Go to the line containing "Got it! (506, 1591)" in the records below and print it and every following line exactly, on through the line containing "WordYard.net (177, 1600)", then stop.
---*---
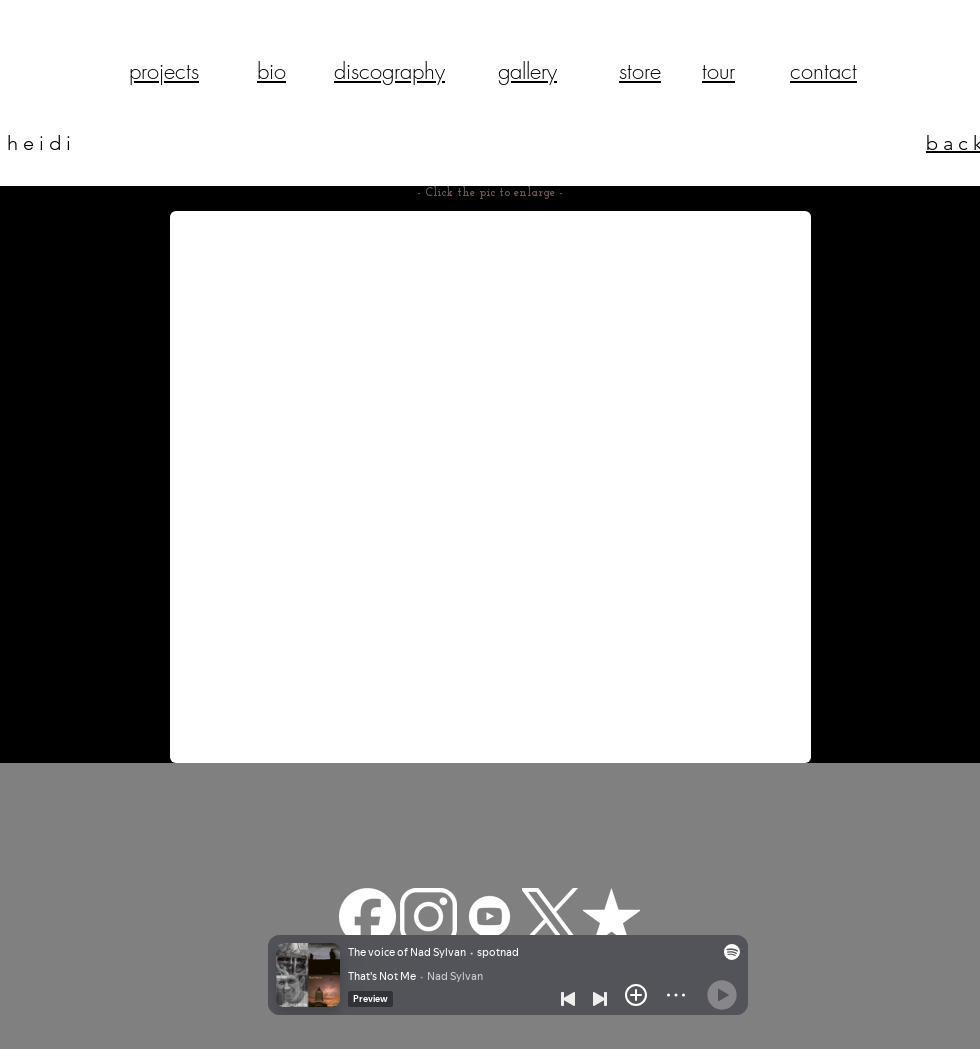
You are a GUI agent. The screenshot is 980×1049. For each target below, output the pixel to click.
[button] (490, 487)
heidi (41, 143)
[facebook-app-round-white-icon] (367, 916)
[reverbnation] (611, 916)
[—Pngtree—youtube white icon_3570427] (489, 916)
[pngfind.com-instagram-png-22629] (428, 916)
---*---
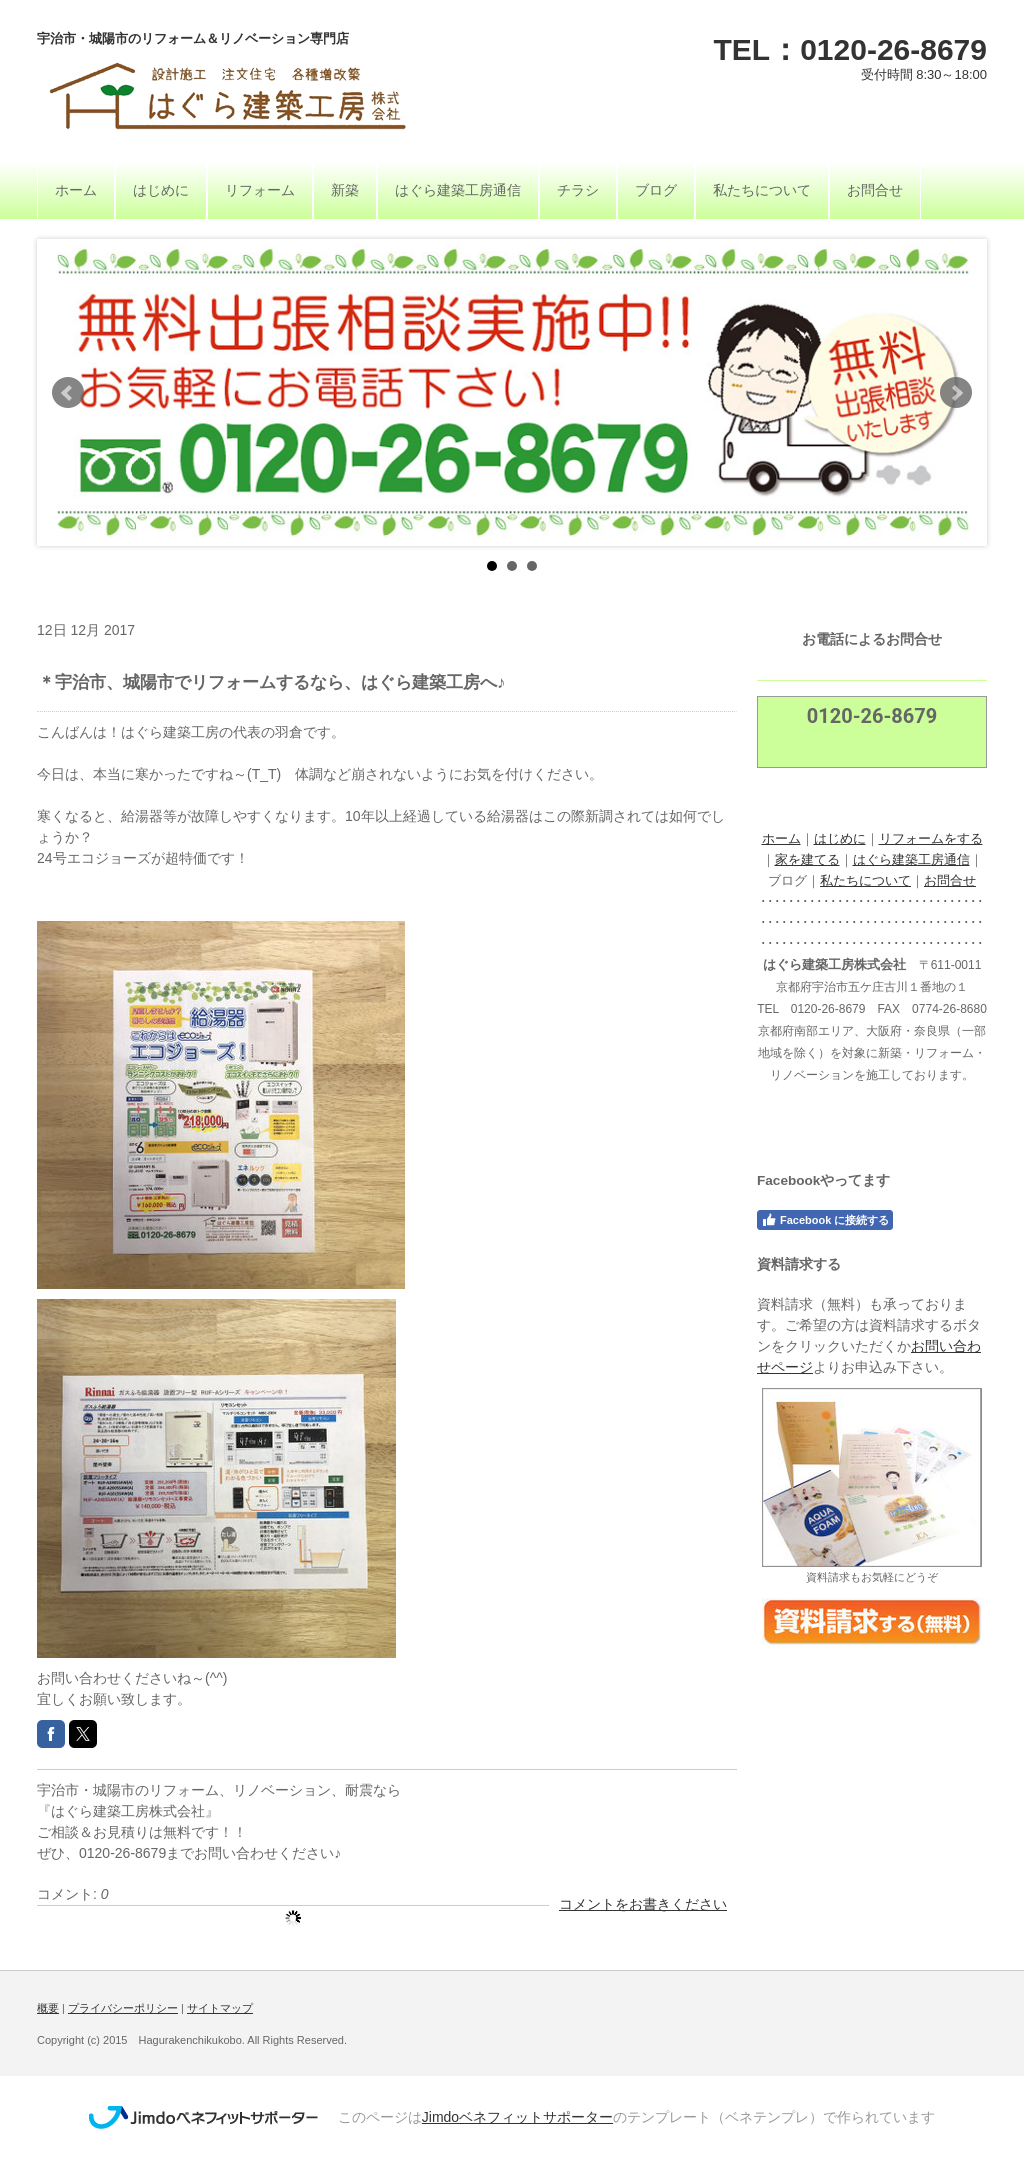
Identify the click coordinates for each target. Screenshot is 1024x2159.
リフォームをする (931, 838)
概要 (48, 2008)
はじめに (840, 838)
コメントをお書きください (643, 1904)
---*---
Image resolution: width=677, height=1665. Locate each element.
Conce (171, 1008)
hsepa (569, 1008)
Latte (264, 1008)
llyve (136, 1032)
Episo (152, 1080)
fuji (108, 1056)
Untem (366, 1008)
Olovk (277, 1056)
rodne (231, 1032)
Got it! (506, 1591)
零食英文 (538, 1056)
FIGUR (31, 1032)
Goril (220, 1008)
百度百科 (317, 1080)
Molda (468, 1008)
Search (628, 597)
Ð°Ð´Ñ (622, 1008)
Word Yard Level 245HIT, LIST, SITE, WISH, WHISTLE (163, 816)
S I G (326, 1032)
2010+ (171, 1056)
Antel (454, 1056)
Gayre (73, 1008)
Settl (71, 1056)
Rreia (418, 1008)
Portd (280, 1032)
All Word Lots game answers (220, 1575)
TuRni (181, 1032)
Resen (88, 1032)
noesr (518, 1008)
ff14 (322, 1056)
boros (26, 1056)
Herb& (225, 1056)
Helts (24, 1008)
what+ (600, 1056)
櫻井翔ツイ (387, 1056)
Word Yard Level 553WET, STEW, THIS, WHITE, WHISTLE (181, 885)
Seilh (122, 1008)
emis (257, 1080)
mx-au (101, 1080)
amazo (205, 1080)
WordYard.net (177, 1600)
---*---
» EXERCISE OUTPUT
Got it! (506, 1591)
零食英文 (538, 1056)
FIGUR (31, 1032)
Goril (220, 1008)
百度百科 (317, 1080)
Molda (468, 1008)
Search (628, 597)
Ð°Ð´Ñ (622, 1008)
Word Yard Level 245HIT, LIST, SITE, WISH, WHISTLE (163, 816)
S I G (326, 1032)
2010+ (171, 1056)
Antel (454, 1056)
Gayre (73, 1008)
Settl (71, 1056)
Rreia (418, 1008)
Portd (280, 1032)
All Word Lots game answers (220, 1575)
TuRni (181, 1032)
Resen (88, 1032)
noesr (518, 1008)
ff14 (322, 1056)
boros (26, 1056)
Herb& (225, 1056)
Helts (24, 1008)
what+ (600, 1056)
櫻井翔ツイ (387, 1056)
Word Yard Level 553WET, STEW, THIS, WHITE, WHISTLE (181, 885)
Seilh (122, 1008)
emis (257, 1080)
mx-au (101, 1080)
amazo (205, 1080)
WordYard.net (177, 1600)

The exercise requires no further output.